# Example 2: Cost Explosion Diagnosis

[![Open In Colab](https://colab.research.google.com/assets/colab-badge.svg)](https://colab.research.google.com/github/Javihaus/agents_observability_bootcamp/blob/main/chapter_01_diagnosing_agent_failures/examples/example_02_cost_explosion_diagnosis.ipynb)

**Instructor demonstration** - Students follow along without running code

---

## Objective

Demonstrate how multi-agent systems experience exponential cost growth through:
- Redundant LLM calls
- Lack of caching
- Retry loops without validation
- Over-specified prompts

**Key lesson**: Small inefficiencies compound to massive costs in production.

---

## Scenario

**Customer Support Multi-Agent System**
- Agent 1: Intent Classifier (determines customer request type)
- Agent 2: Information Retriever (fetches relevant docs)
- Agent 3: Response Generator (creates customer response)

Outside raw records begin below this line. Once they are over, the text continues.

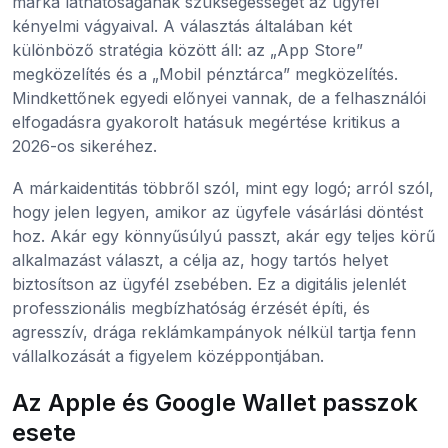
márka láthatóságának szükségességét az ügyfél
kényelmi vágyaival. A választás általában két
különböző stratégia között áll: az „App Store”
megközelítés és a „Mobil pénztárca” megközelítés.
Mindkettőnek egyedi előnyei vannak, de a felhasználói
elfogadásra gyakorolt hatásuk megértése kritikus a
2026-os sikeréhez.
A márkaidentitás többről szól, mint egy logó; arról szól,
hogy jelen legyen, amikor az ügyfele vásárlási döntést
hoz. Akár egy könnyűsúlyú passzt, akár egy teljes körű
alkalmazást választ, a célja az, hogy tartós helyet
biztosítson az ügyfél zsebében. Ez a digitális jelenlét
professzionális megbízhatóság érzését építi, és
agresszív, drága reklámkampányok nélkül tartja fenn
vállalkozását a figyelem középpontjában.
Az Apple és Google Wallet passzok
esete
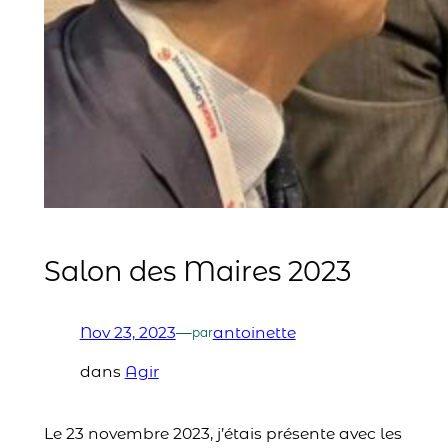
Salon des Maires 2023
Nov 23, 2023
—
antoinette
par
dans
Agir
Le 23 novembre 2023, j’étais présente avec les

**Version A**: Naive implementation (no caching, full context every call)
**Version B**: Optimized implementation (caching, context compression)

**Hypothesis**: Version A will cost 3-5x more than Version B for identical functionality.

## Setup

In [None]:
# Install dependencies
!pip install -q langchain==0.1.0 langchain-anthropic==0.1.1 anthropic==0.18.1
!pip install -q python-dotenv pandas matplotlib

print("Installation complete!")

In [None]:
from google.colab import userdata
from langchain_anthropic import ChatAnthropic
from langchain.schema import HumanMessage, SystemMessage
import pandas as pd
import matplotlib.pyplot as plt
from typing import Dict, List
import time

# Get API key (instructor's key)
ANTHROPIC_API_KEY = userdata.get('ANTHROPIC_API_KEY')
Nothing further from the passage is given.